John Linton We added another lower end Optus ADSL2 plan yesterday following the relative success of the 10gb plus 10 gb plan we added some ten days ago - this time a 5gb plus 5 gb plan. The reason for doing this is that, despite all the 'air time' given to unlimited a terabyte plans the fact remains that a very, very large percentage of Exetel's user base doesn't exceed more than a few gigabytes usage a month - Annette and I have never exceeded 1 gbyte of usage in any month since Exetel began providing ADSL services and we both use it for many hours each day, seven days a week. When we looked at how our lower usage customer's usage patterns had changed over the past two years we found little or no difference to them over that time and realised that we had progressively moved away from any really low end offerings over the past two plus years.
One of the reasons has been that as IP costs have continued to fall and as the newer caching clusters from first Akamai and now Google have become ever more efficient that cost has more than halved over the past year alone and fallen by 75% overall. Unfortunately back haul costs have not fallen very much but the net cost of providing 'gigabytes' has continued to drop quarter by quarter. This has meant, with some, very much appreciated, accommodation from Optus that we can now offer a new lower cost ADSL2 service to those customers who (like us) use the internet constantly but for purposes that don't require 'terabytes' of downloads. The new plan at $24.50 for ADSL2 including $20.00 a month for a PSTN line is the lowest, genuine, ADSL2 offer on the Australian market and allows Exetel to begin to return to its initial basis of being in the residential telecommunications business.

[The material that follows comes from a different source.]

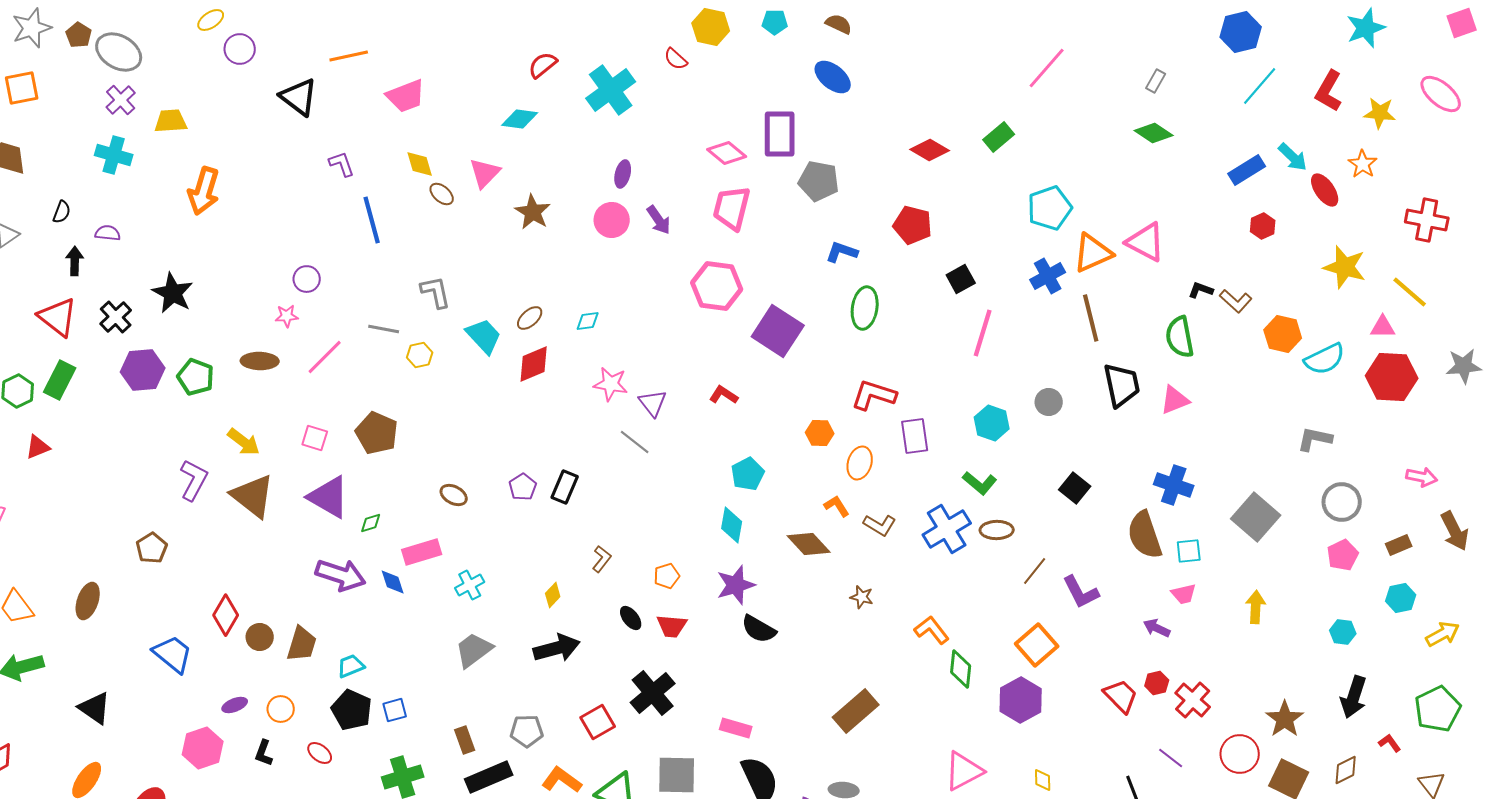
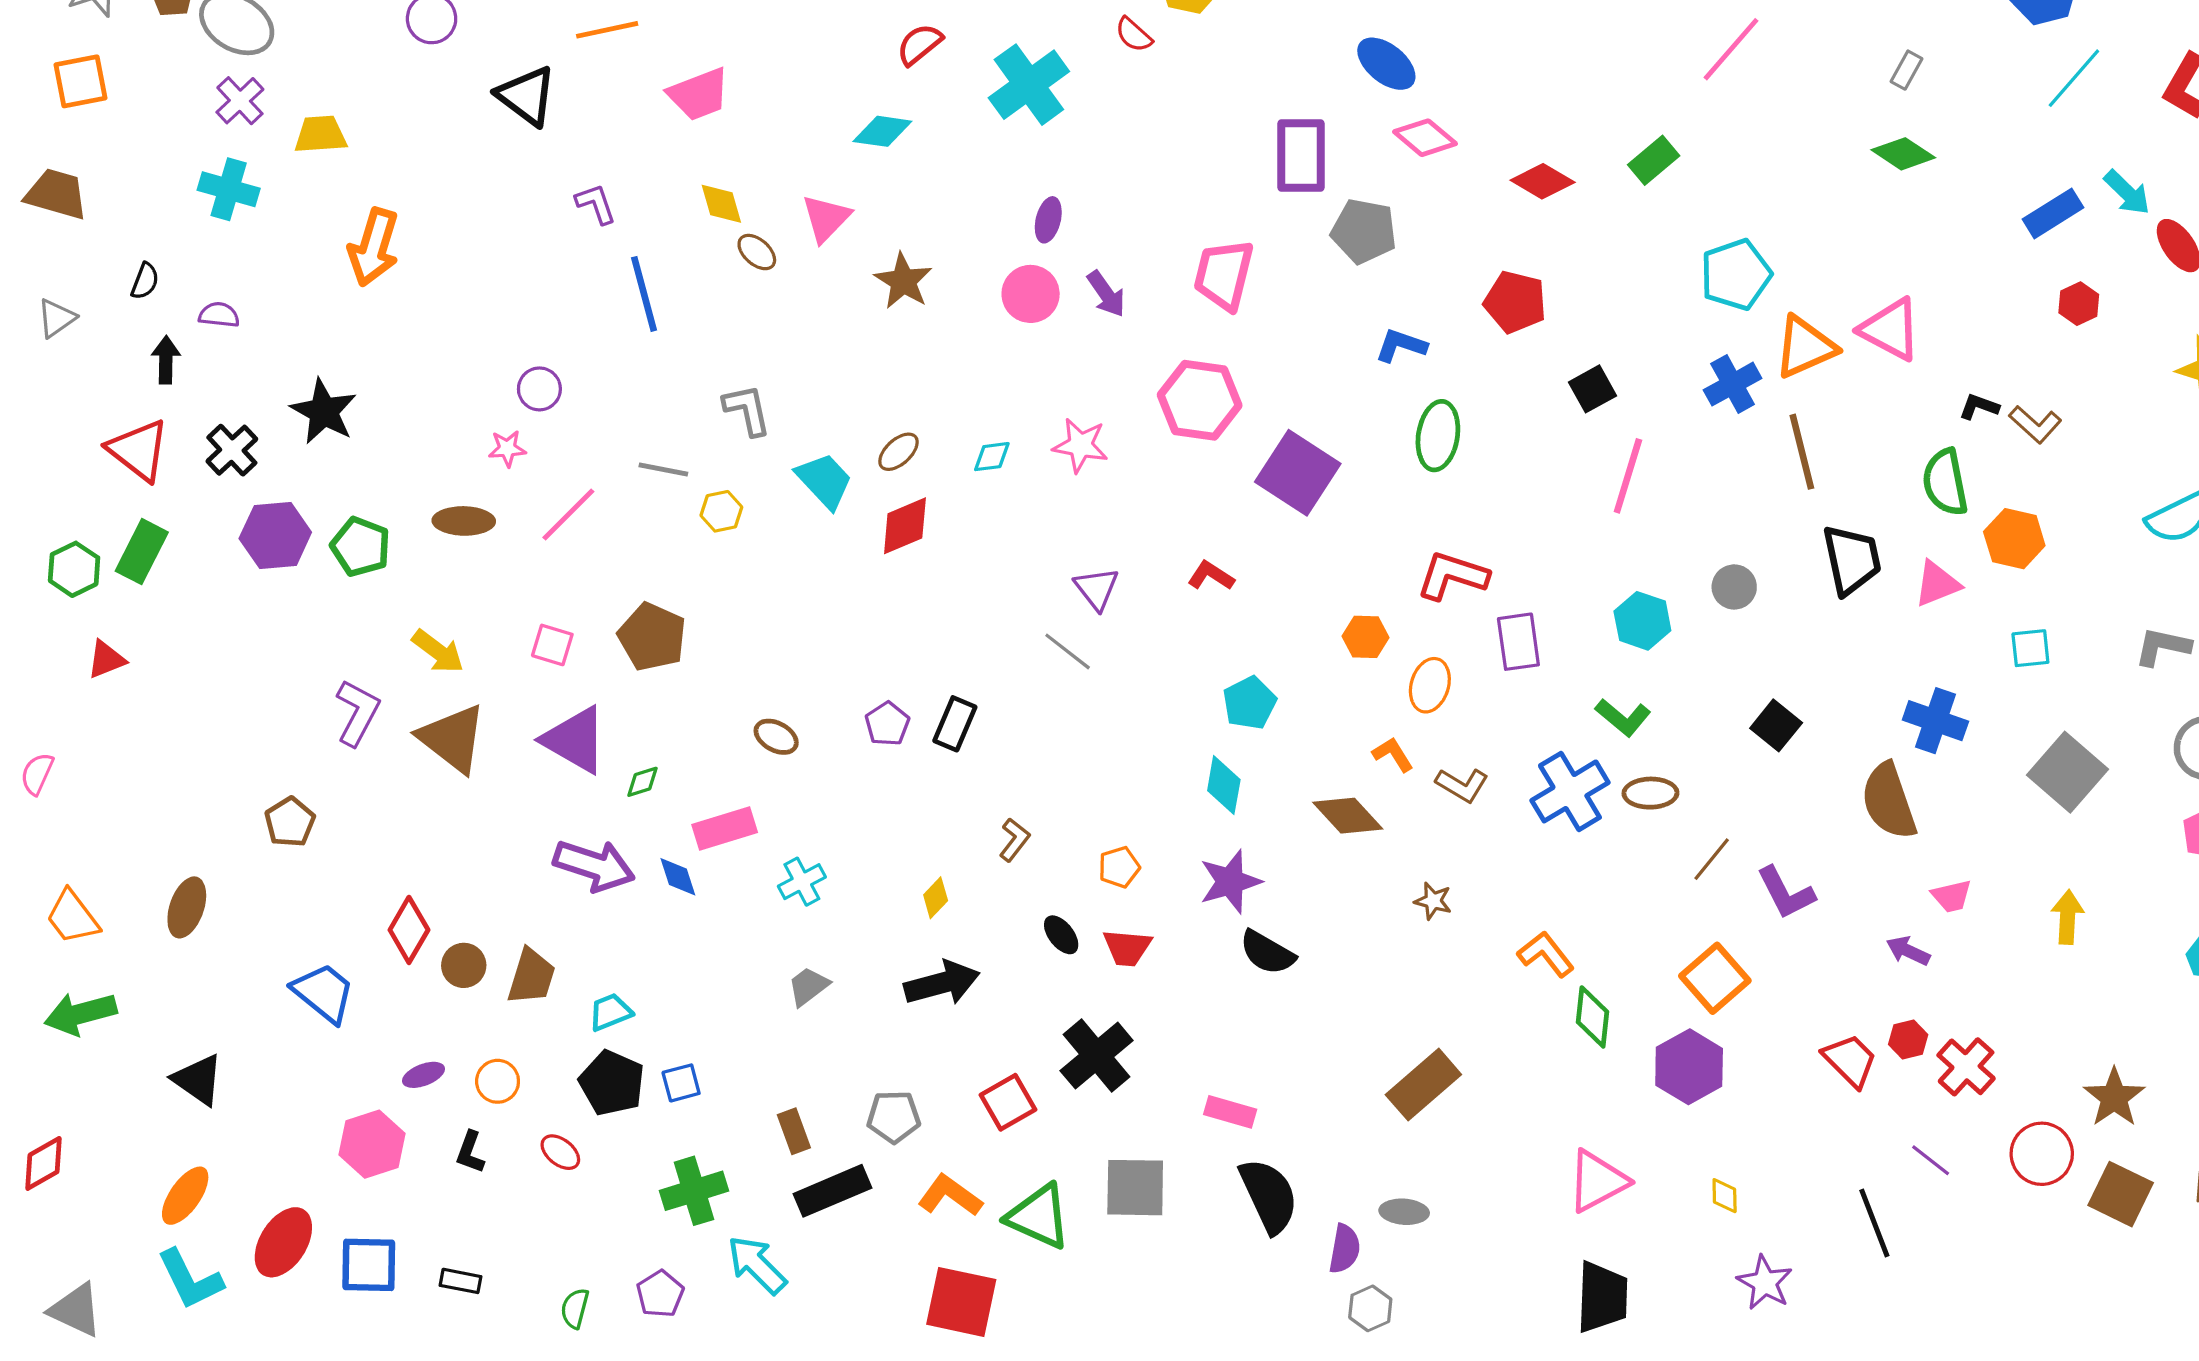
pink diamond: (727, 153) -> (1425, 138), moved
orange hexagon: (1283, 334) -> (2014, 539), moved
pink star: (611, 384) -> (1080, 445), moved
cyan square: (1189, 551) -> (2030, 648), moved
gray trapezoid: (474, 650) -> (808, 986), size x0.7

Telephone call costs still remain an issue in Australia with VoIP providing the only sensible solution to any 'wire line' user. Exetel's (courtesy of Optus) unlimited local, STD and calls to Optus mobile 'package' at $10.00 together with the $20.00 line rental offers, by far, the lowest PSTN service for those customers who still have some 'fears' about VOIP or at least their capabilities of implementing a home VoIP solution. While an ever increasing number of Exetel residential customers are using Exetel VoIP (and presumably many others are using another providers VoIP services) there are still customers who find VoIP, for whatever reasons, not something they are prepared to use. These customers seem to be evenly divided between not wanting to pay f0r VoIP hardware and the 'fear' of whatever they perceive VoIP to lack in terms of capabilities and reliability.
Over the next two months we will try and find a way to alleviate the incorrect concerns while simultaneously finding a better way of highlighting the more obvious advantages of using VoIP (much lower cost international and mobile calls) and see what can be done about reducing the initial hardware costs. We think that the 'technical fears' of setting up VoIP could be an issue and one of the 'ideas' we are mulling over is providing 'unlimited technical set up and trouble shooting support' for VoIP services and, possibly, payg amortisation of the hardware over a twelve or twenty four month contract....plus any other 'innovations' we can come up with. Any suggestions would be welcomed.